>>>

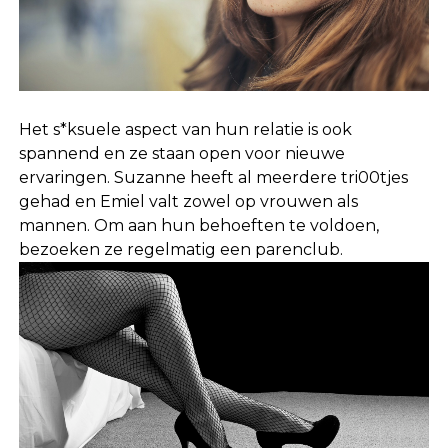
Het s*ksuele aspect van hun relatie is ook
spannend en ze staan open voor nieuwe
ervaringen. Suzanne heeft al meerdere tri00tjes
gehad en Emiel valt zowel op vrouwen als
mannen. Om aan hun behoeften te voldoen,
bezoeken ze regelmatig een parenclub.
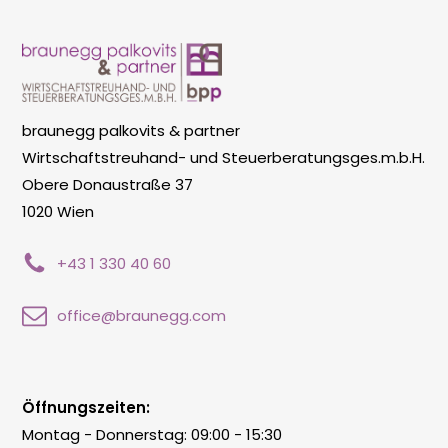
braunegg palkovits & partner
Wirtschaftstreuhand- und Steuerberatungsges.m.b.H.
Obere Donaustraße 37
1020 Wien
+43 1 330 40 60
office@braunegg.com
Öffnungszeiten:
Montag - Donnerstag: 09:00 - 15:30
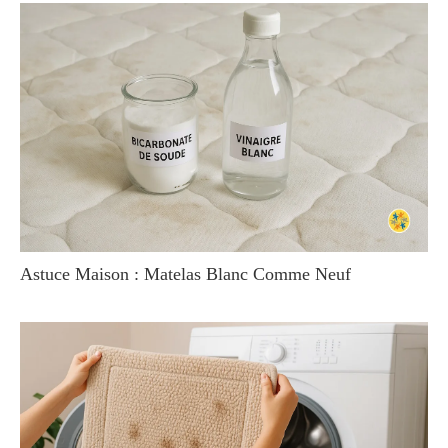
Astuce Maison : Matelas Blanc Comme Neuf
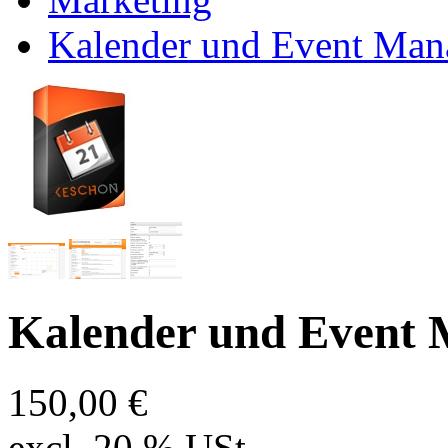
Kalender und Event Man
Kalender und Event
150,00 €
excl. 20 % USt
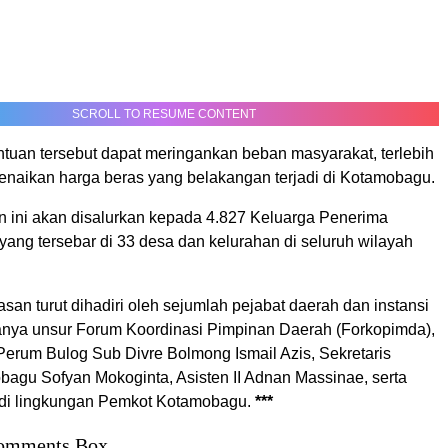
SCROLL TO RESUME CONTENT
ntuan tersebut dapat meringankan beban masyarakat, terlebih
kenaikan harga beras yang belakangan terjadi di Kotamobagu.
 ini akan disalurkan kepada 4.827 Keluarga Penerima
ang tersebar di 33 desa dan kelurahan di seluruh wilayah
san turut dihadiri oleh sejumlah pejabat daerah dan instansi
aranya unsur Forum Koordinasi Pimpinan Daerah (Forkopimda),
Perum Bulog Sub Divre Bolmong Ismail Azis, Sekretaris
agu Sofyan Mokoginta, Asisten II Adnan Massinae, serta
di lingkungan Pemkot Kotamobagu.
***
omments Box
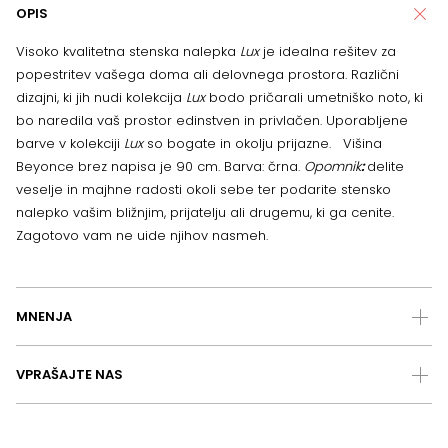
OPIS
Visoko kvalitetna stenska nalepka
Lux
je idealna rešitev za
popestritev vašega doma ali delovnega prostora. Različni
dizajni, ki jih nudi kolekcija
Lux
bodo pričarali umetniško noto, ki
bo naredila vaš prostor edinstven in privlačen. Uporabljene
barve v kolekciji
Lux
so bogate in okolju prijazne. Višina
Beyonce brez napisa je 90 cm. Barva: črna.
Opomnik
:
delite
veselje in majhne radosti okoli sebe ter podarite stensko
nalepko vašim bližnjim, prijatelju ali drugemu, ki ga cenite.
Zagotovo vam ne uide njihov nasmeh.
MNENJA
VPRAŠAJTE NAS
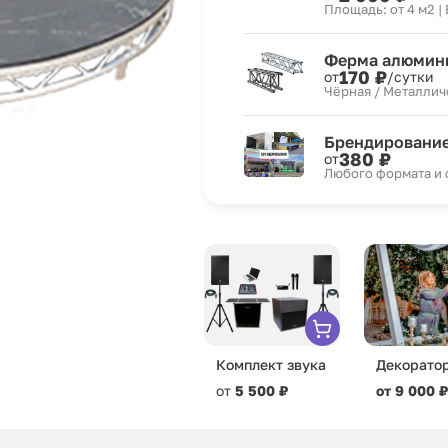
Площадь: от 4 м2 |
Ферма алюмини
170 ₽
от
/сутки
Чёрная / Металлич
Брендировани
380 ₽
от
Любого формата и
Комплект звука
Декорато
от
5 500 ₽
от 9 000 ₽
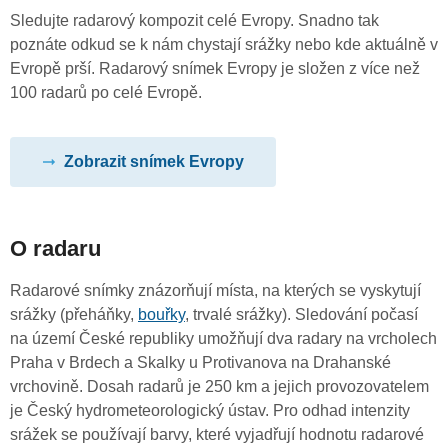
Sledujte radarový kompozit celé Evropy. Snadno tak
poznáte odkud se k nám chystají srážky nebo kde aktuálně v
Evropě prší. Radarový snímek Evropy je složen z více než
100 radarů po celé Evropě.
Zobrazit snímek Evropy
O radaru
Radarové snímky znázorňují místa, na kterých se vyskytují
srážky (přeháňky,
bouřky
, trvalé srážky). Sledování počasí
na území České republiky umožňují dva radary na vrcholech
Praha v Brdech a Skalky u Protivanova na Drahanské
vrchovině. Dosah radarů je 250 km a jejich provozovatelem
je Český hydrometeorologický ústav. Pro odhad intenzity
srážek se používají barvy, které vyjadřují hodnotu radarové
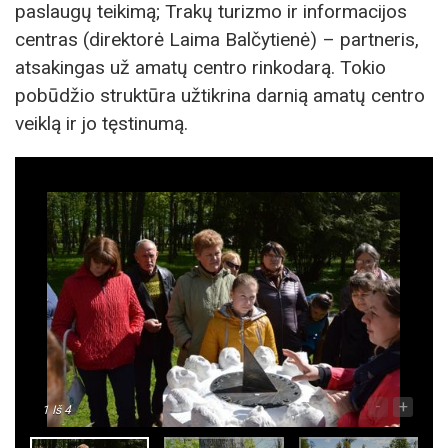
paslaugų teikimą; Trakų turizmo ir informacijos
centras (direktorė Laima Balčytienė) – partneris,
atsakingas už amatų centro rinkodarą. Tokio
pobūdžio struktūra užtikrina darnią amatų centro
veiklą ir jo tęstinumą.
-
+
1
Iš 4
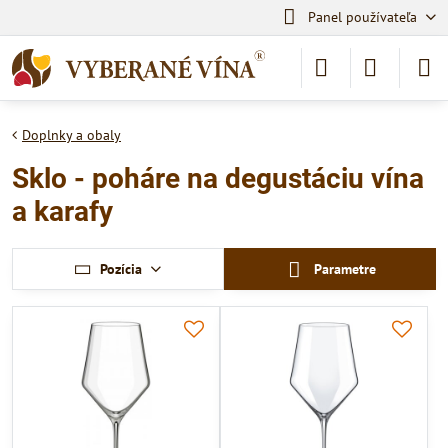
Panel používateľa
Doplnky a obaly
Sklo - poháre na degustáciu vína
a karafy
Pozícia
Parametre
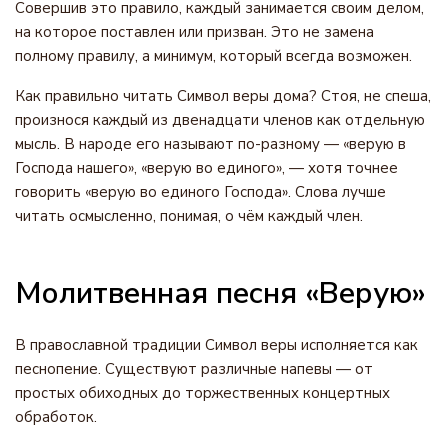
Совершив это правило, каждый занимается своим делом,
на которое поставлен или призван. Это не замена
полному правилу, а минимум, который всегда возможен.
Как правильно читать Символ веры дома? Стоя, не спеша,
произнося каждый из двенадцати членов как отдельную
мысль. В народе его называют по-разному — «верую в
Господа нашего», «верую во единого», — хотя точнее
говорить «верую во единого Господа». Слова лучше
читать осмысленно, понимая, о чём каждый член.
Молитвенная песня «Верую»
В православной традиции Символ веры исполняется как
песнопение. Существуют различные напевы — от
простых обиходных до торжественных концертных
обработок.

<<<

▶ **Work request**: Exercise for the records above: copy only the lines from the one with "mannen. Om aan" to the one with "paslaugų teikimą; Trakų", both ends kept, and drop the pictures.

▶ **Task response**:
mannen. Om aan hun behoeften te voldoen,
bezoeken ze regelmatig een parenclub.
braunegg palkovits & partner
Wirtschaftstreuhand- und Steuerberatungsges.m.b.H.
Obere Donaustraße 37
1020 Wien
+43 1 330 40 60
office@braunegg.com
Öffnungszeiten:
Montag - Donnerstag: 09:00 - 15:30
Astuce Maison : Matelas Blanc Comme Neuf
Kalender und Event Man
Kalender und Event
150,00 €
excl. 20 % USt
SCROLL TO RESUME CONTENT
ntuan tersebut dapat meringankan beban masyarakat, terlebih
kenaikan harga beras yang belakangan terjadi di Kotamobagu.
 ini akan disalurkan kepada 4.827 Keluarga Penerima
ang tersebar di 33 desa dan kelurahan di seluruh wilayah
san turut dihadiri oleh sejumlah pejabat daerah dan instansi
aranya unsur Forum Koordinasi Pimpinan Daerah (Forkopimda),
Perum Bulog Sub Divre Bolmong Ismail Azis, Sekretaris
agu Sofyan Mokoginta, Asisten II Adnan Massinae, serta
di lingkungan Pemkot Kotamobagu.
***
omments Box
OPIS
Visoko kvalitetna stenska nalepka
Lux
je idealna rešitev za
popestritev vašega doma ali delovnega prostora. Različni
dizajni, ki jih nudi kolekcija
Lux
bodo pričarali umetniško noto, ki
bo naredila vaš prostor edinstven in privlačen. Uporabljene
barve v kolekciji
Lux
so bogate in okolju prijazne. Višina
Beyonce brez napisa je 90 cm. Barva: črna.
Opomnik
:
delite
veselje in majhne radosti okoli sebe ter podarite stensko
nalepko vašim bližnjim, prijatelju ali drugemu, ki ga cenite.
Zagotovo vam ne uide njihov nasmeh.
MNENJA
VPRAŠAJTE NAS
Площадь: от 4 м2 |
Ферма алюмини
170 ₽
от
/сутки
Чёрная / Металлич
Брендировани
380 ₽
от
Любого формата и
Комплект звука
Декорато
от
5 500 ₽
от 9 000 ₽
Sledujte radarový kompozit celé Evropy. Snadno tak
poznáte odkud se k nám chystají srážky nebo kde aktuálně v
Evropě prší. Radarový snímek Evropy je složen z více než
100 radarů po celé Evropě.
Zobrazit snímek Evropy
O radaru
Radarové snímky znázorňují místa, na kterých se vyskytují
srážky (přeháňky,
bouřky
, trvalé srážky). Sledování počasí
na území České republiky umožňují dva radary na vrcholech
Praha v Brdech a Skalky u Protivanova na Drahanské
vrchovině. Dosah radarů je 250 km a jejich provozovatelem
je Český hydrometeorologický ústav. Pro odhad intenzity
srážek se používají barvy, které vyjadřují hodnotu radarové
paslaugų teikimą; Trakų turizmo ir informacijos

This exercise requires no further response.